Akibatnya, krisis kemanusiaan terjadi pada tahun 2017 dan menjadi sorotan internasional karena militer Myanmar menyerang warga sipil Rohingya.
Faktor Penyebab Konflik Etnis Rohingya
Demikian, dapat disimpulkan beberapa faktor penyebab konflik etnis Rohingya di Myanmar di antaranya,
1. Status yang Berbeda
Perlakuan diskriminatif terhadap Etnis Rohingnya, antara lain disebabkan oleh status mereka yang berbeda. Salah satu akar konflik tersebut adalah status etnis Rohingya yang masih dianggap imigran ilegal di Myanmar.
Pemerintah Myanmar juga tidak mengakui serta tidak memberi status kewarganegaraan kepada mereka. Sebagai akibat karena tidak memiliki kewarganegaraan, etnis Rohingya tidak bisa mengakses pendidikan, layanan kesehatan, dan bahkan pekerjaan yang layak.
Pemerintah Myanmar tak mengakui kewarganegaraan etnis Rohingya karena menganggap kelompok Muslim ini bukan merupakan kelompok etnis yang sudah ada di Myanmar sebelum kemerdekaan Myanmar pada 1948.
Hal itu ditegaskan kembali oleh Presiden Myanmar, Thein Sein pada tahun 2012, di mana Myanmar tidak mungkin memberikan kewarganegaraan kepada kelompok Rohingya yang dianggap imigran gelap dan pelintas batas dari Bangladesh.

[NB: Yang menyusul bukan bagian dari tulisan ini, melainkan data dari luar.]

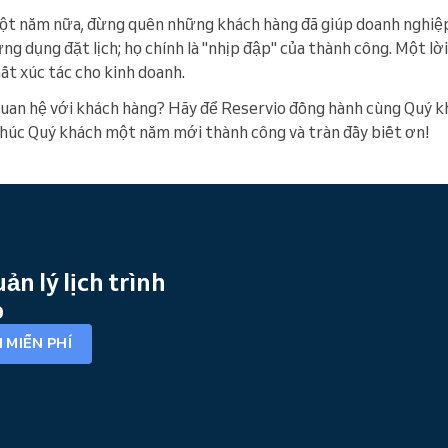
ột năm nữa, đừng quên những khách hàng đã giúp doanh nghiệp
 ứng dụng đặt lịch; họ chính là "nhịp đập" của thành công. Một lờ
hất xúc tác cho kinh doanh.
uan hệ với khách hàng? Hãy để Reservio đồng hành cùng Quý kh
 Chúc Quý khách một năm mới thành công và tràn đầy biết ơn!
n lý lịch trình
o
 MIỄN PHÍ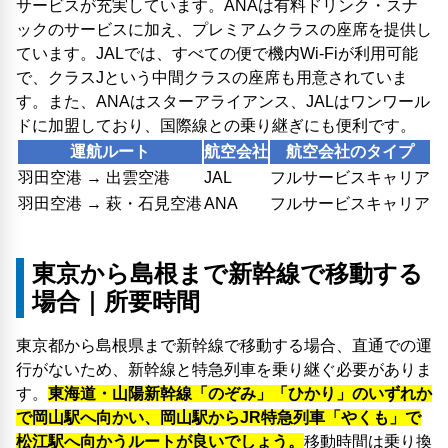
サービスが充実しています。ANAは有料ドリンク・スナ
ックのサービスに加え、プレミアムクラスの座席を提供し
ています。JALでは、すべての便で機内Wi-Fiが利用可能
で、クラスJという中間クラスの座席も用意されていま
す。また、ANAはスターアライアンス、JALはワンワール
ドに加盟しており、国際線との乗り継ぎにも便利です。
運航ルート
航空会社
航空会社のタイプ
羽田空港 → 出雲空港
JAL
フルサービスキャリア
羽田空港 → 萩・石見空港
ANA
フルサービスキャリア
東京から島根まで新幹線で移動する
場合｜所要時間
東京都から島根県まで新幹線で移動する場合、直通での運
行がないため、新幹線と特急列車を乗り継ぐ必要がありま
す。
東海道・山陽新幹線「のぞみ」「ひかり」のいずれか
で岡山駅へ向かい、岡山駅からJR特急列車「やくも」で
松江駅へ向かうルートが良いでしょう。
移動時間は乗り換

Sejak UU Kewarganegaraan 1982 diberlakukan di Myanmar, etnis yang diakui sebagai warga negara adalah etnis yang telah lama berada di Myanmar sebelum pendudukan kolonial Inggris tahun 1824. Tercatat ada 135 etnis namun warga Rohingya etnis Bengali tidak termasuk di dalamnya.
Bukan hanya dilatarbelakangi heterogenitas etnis saja yang menyebabkan konflik antar etnis melainkan juga disebabkan oleh adanya ketimpangan ekonomi, agama, superioritas etnis, dan kebijakan-kebijakan yang ditetapkan oleh pemerintah terutama kebijakan yang mengandung unsur-unsur etnisitas (memberikan hak privilege pada etnis tertentu).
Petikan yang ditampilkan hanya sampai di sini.